Ukraine has long been trying to depict itself as a modern and welcoming European country, yet the long sequence of casualties among dissidents proves that Ukraine isn’t safe.
Foreign intelligence agents roam free in Kyiv, facing little resistance from the Security Service of Ukraine and other law enforcement agencies.
The hanging of a prominent Belarusian activist Vitaliy Shyshov in a Kyiv park on Aug. 3 is only the latest of a series of suspicious deaths among foreign dissidents in Ukraine.
Belarus-born journalist Pavel Sheremet, a prominent critic of Belarus dictator Alexander Lukashenko, was blown up in his car in downtown Kyiv in July 2016.
In 2017, former Russian lawmaker-turned-Kremlin critic Denis Voronenkov was shot dead in downtown Kyiv, while gunmen killed Amina Okueva, a high-profile Chechen activist and war veteran, 10 kilometers southwest of the country’s capital.
High-ranking Ukrainian military personnel have witnessed a similar faith. In June 2017, military intelligence colonel, Maksym Shapoval, was killed by a car bomb in Kyiv. Months prior, Oleksandr Kharaberiush, a Security Service colonel, was killed in a car blast in Mariupol in Donetsk Oblast.
Most cases have been linked to foreign hit squads.
Former Belarus KGB head Vadym Zaitsev was taped discussing an assassination plot against Sheremet, while Okueva’s murderers had ties to the leadership of the Chechen Republic.
All cases remain unsolved to this day. Dictators Alexander Lukashenko and Vladimir Putin have long enjoyed impunity despite poisoning opposition leaders, killing political opponents, jailing activists and rigging elections. And it looks like Kyiv is their favorite playground.

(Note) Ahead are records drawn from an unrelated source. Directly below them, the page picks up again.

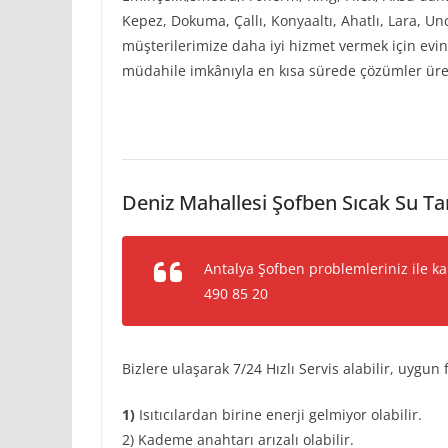
Kepez, Dokuma, Çallı, Konyaaltı, Ahatlı, Lara, Unc
müşterilerimize daha iyi hizmet vermek için evi
müdahile imkânıyla en kısa sürede çözümler üre
Deniz Mahallesi Şofben Sıcak Su Ta
Antalya Şofben problemleriniz ile ka
490 85 20
Bizlere ulaşarak 7/24 Hızlı Servis alabilir, uygun f
1)
Isıtıcılardan birine enerji gelmiyor olabilir.
2) Kademe anahtarı arızalı olabilir.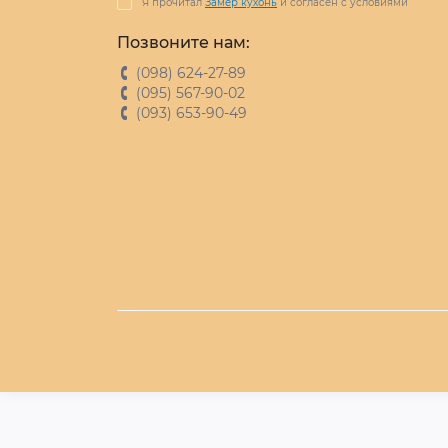
Я прочитал
Замер кухонь
и согласен с условиями
Позвоните нам:
(098) 624-27-89
(095) 567-90-02
(093) 653-90-49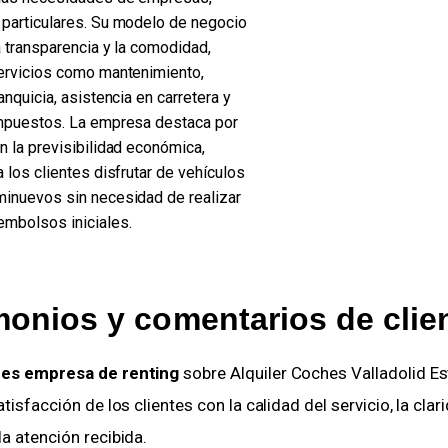
particulares. Su modelo de negocio
a transparencia y la comodidad,
ervicios como mantenimiento,
anquicia, asistencia en carretera y
mpuestos. La empresa destaca por
n la previsibilidad económica,
 los clientes disfrutar de vehículos
inuevos sin necesidad de realizar
mbolsos iniciales.
monios y comentarios de clie
nes empresa de renting
 sobre Alquiler Coches Valladolid Es
atisfacción de los clientes con la calidad del servicio, la clar
a atención recibida.     
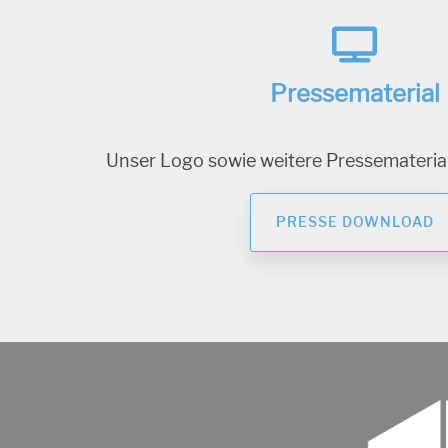
Pressematerial
Unser Logo sowie weitere Pressemateriali
PRESSE DOWNLOAD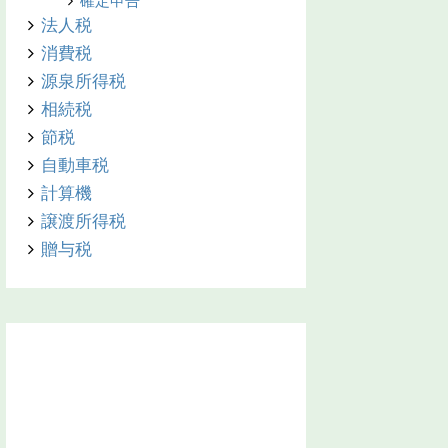
確定申告
法人税
消費税
源泉所得税
相続税
節税
自動車税
計算機
譲渡所得税
贈与税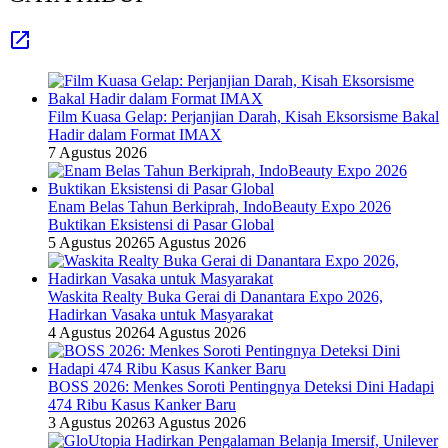
Film Kuasa Gelap: Perjanjian Darah, Kisah Eksorsisme Bakal
Hadir dalam Format IMAX
7 Agustus 2026
Enam Belas Tahun Berkiprah, IndoBeauty Expo 2026
Buktikan Eksistensi di Pasar Global
5 Agustus 2026
5 Agustus 2026
Waskita Realty Buka Gerai di Danantara Expo 2026,
Hadirkan Vasaka untuk Masyarakat
4 Agustus 2026
4 Agustus 2026
BOSS 2026: Menkes Soroti Pentingnya Deteksi Dini Hadapi
474 Ribu Kasus Kanker Baru
3 Agustus 2026
3 Agustus 2026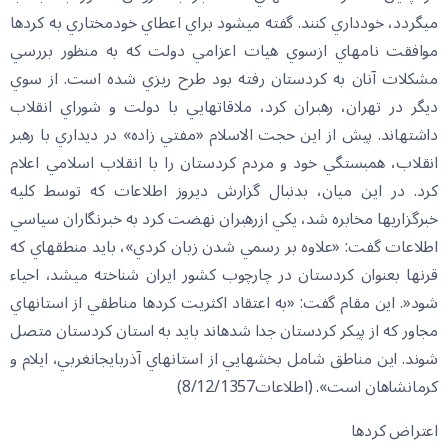
مي‏گردد، خودداري كنند. گفته مي‏شود براي اعطاي خودمختاري به كردها
موافقت نامه‏اي ازسوي هيات اعزامي دولت كه به منظور بررسي
مشكلات آنان به كردستان رفته بود طرح ريزي شده است. از سوي
ديگر در تهران، رهبران كرد، ملاقاتهايي با دولت و شوراي انقلاب
داشته‏اند. پيش از اين حجت الاسلام «مفتي زاده» در ديداري با رهبر
انقلاب، همبستگي خود و مردم كردستان را با انقلاب اسلامي اعلام
كرد. در اين ميان، بدنبال گزارش ديروز اطلاعات كه توسط كليه
خبرگزاريها مخابره شد، يكي ازرهبران نهضت كرد به خبرنگاران سياسي
اطلاعات گفت: «علاوه بر رسمي ‏شدن زبان كردي»، بايد منطقه‏اي كه
قرنها بعنوان كردستان در چارچوب كشور ايران شناخته مي‏شد، احياء
شود«. اين مقام گفت: «به اعتقاد اكثريت كردها مناطقي از استانهاي
مجاور كه از پيكر كردستان جدا شده‏اند بايد به استان كردستان متصل
شوند. اين مناطق شامل بخشهايي از استانهاي آذربايجانغربي، ايلام و
كرمانشاهان است». (اطلاعات8/12/1357)
اعتراض كردها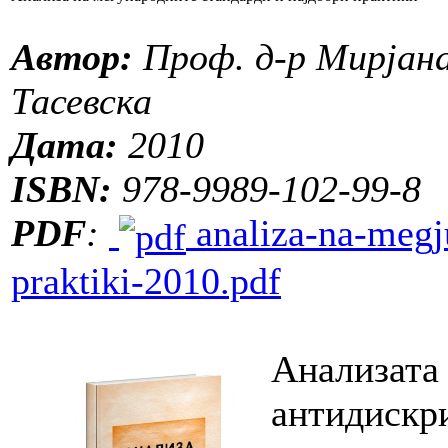
Автор:
Проф. д-р Мирјана
Тасевска
Дата:
2010
ISBN:
978-9989-102-99-8
PDF
:
analiza-na-megju
praktiki-2010.pdf
Анализата 
антидискр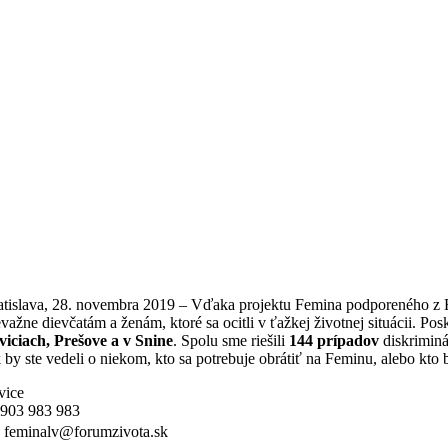
atislava, 28. novembra 2019 – Vďaka projektu Femina podporeného z
evažne dievčatám a ženám, ktoré sa ocitli v ťažkej životnej situácii. 
viciach, Prešove a v Snine
. Spolu sme riešili
144 prípadov
diskriminá
 by ste vedeli o niekom, kto sa potrebuje obrátiť na Feminu, alebo kto 
vice
0
903 983 983
️
feminalv@forumzivota.sk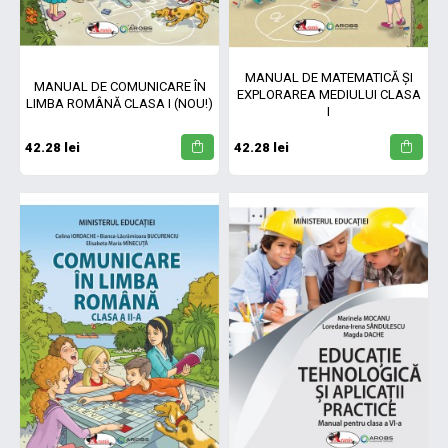
MANUAL DE MATEMATICĂ ȘI
MANUAL DE COMUNICARE ÎN
EXPLORAREA MEDIULUI CLASA
LIMBA ROMÂNĂ CLASA I (NOU!)
I
42.28 lei
42.28 lei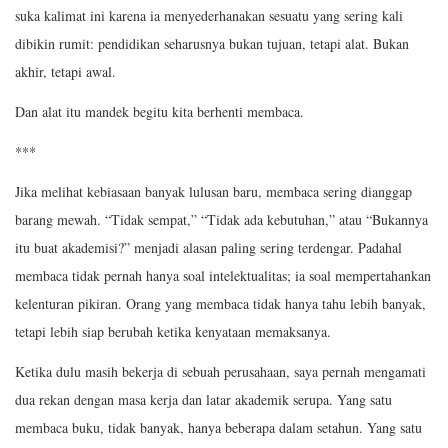
suka kalimat ini karena ia menyederhanakan sesuatu yang sering kali
dibikin rumit: pendidikan seharusnya bukan tujuan, tetapi alat. Bukan
akhir, tetapi awal.
Dan alat itu mandek begitu kita berhenti membaca.
***
Jika melihat kebiasaan banyak lulusan baru, membaca sering dianggap
barang mewah. “Tidak sempat,” “Tidak ada kebutuhan,” atau “Bukannya
itu buat akademisi?” menjadi alasan paling sering terdengar. Padahal
membaca tidak pernah hanya soal intelektualitas; ia soal mempertahankan
kelenturan pikiran. Orang yang membaca tidak hanya tahu lebih banyak,
tetapi lebih siap berubah ketika kenyataan memaksanya.
Ketika dulu masih bekerja di sebuah perusahaan, saya pernah mengamati
dua rekan dengan masa kerja dan latar akademik serupa. Yang satu
membaca buku, tidak banyak, hanya beberapa dalam setahun. Yang satu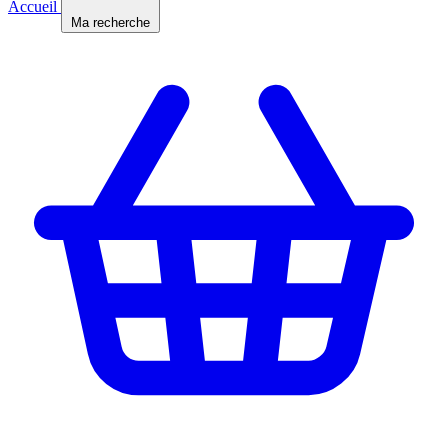
Accueil
Ma recherche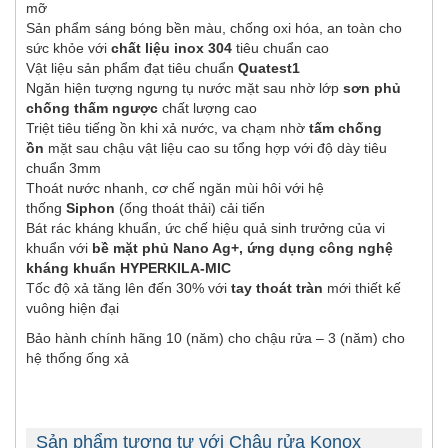
mỡ
Sản phẩm sáng bóng bền màu, chống oxi hóa, an toàn cho
sức khỏe với
chất liệu inox 304
tiêu chuẩn cao
Vật liệu sản phẩm đạt tiêu chuẩn
Quatest1
Ngăn hiện tượng ngưng tụ nước mặt sau nhờ lớp
sơn phủ
chống thấm ngược
chất lượng cao
Triệt tiêu tiếng ồn khi xả nước, va chạm nhờ
tấm chống
ồn
mặt sau chậu vật liệu cao su tổng hợp với độ dày tiêu
chuẩn 3mm
Thoát nước nhanh, cơ chế ngăn mùi hôi với hệ
thống
Siphon
(ống thoát thải) cải tiến
Bát rác kháng khuẩn, ức chế hiệu quả sinh trưởng của vi
khuẩn với
bề mặt phủ Nano Ag+, ứng dụng công nghệ
kháng khuẩn HYPERKILA-MIC
Tốc độ xả tăng lên đến 30% với
tay thoát tràn
mới thiết kế
vuông hiện đại
Bảo hành chính hãng 10 (năm) cho chậu rửa – 3 (năm) cho
hệ thống ống xả
Sản phẩm tương tự với Chậu rửa Konox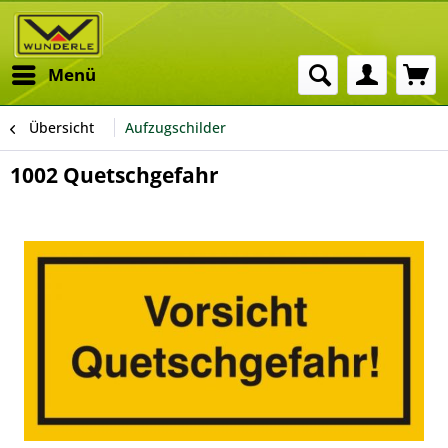
Menü
Übersicht
Aufzugschilder
1002 Quetschgefahr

President Volodymyr Zelensky has been vocal in his attempt to turn Ukraine into a hub for young and forward-looking people fleeing Putin’s Russia and Lukashenko’s Belarus.
Yet lower taxes, fast-track visas and government support is sometimes no match for the lack of security for those seeking political refuge in Ukraine.
The murderous regimes of Lukashenko and Putin won’t stop tracking down dissidents and ordering their executions. Today, Belarus activists, Kremlin critics and high-profile Ukrainians are easy targets.
It must stop. Ukraine needs to reform its Security Service to do its job — protect the nation against security threats.
If not, dissidents will keep dying and it will be Ukraine’s fault for not doing enough to protect those who were promised a refuge.
Ukraine lives in a rough neighborhood. It won’t be able to change its geography.
While it’s challenging, Ukraine has every chance to strengthen its future by adopting democratic principles, forming effective institutions – especially in the law enforcement and judicial sectors – and cutting links to the retrograde dictatorships of Putin and Lukashenko.
The best way to help democratic forces in both nations is to offer them refuge, but more importantly, to show the strength of living the democratic way.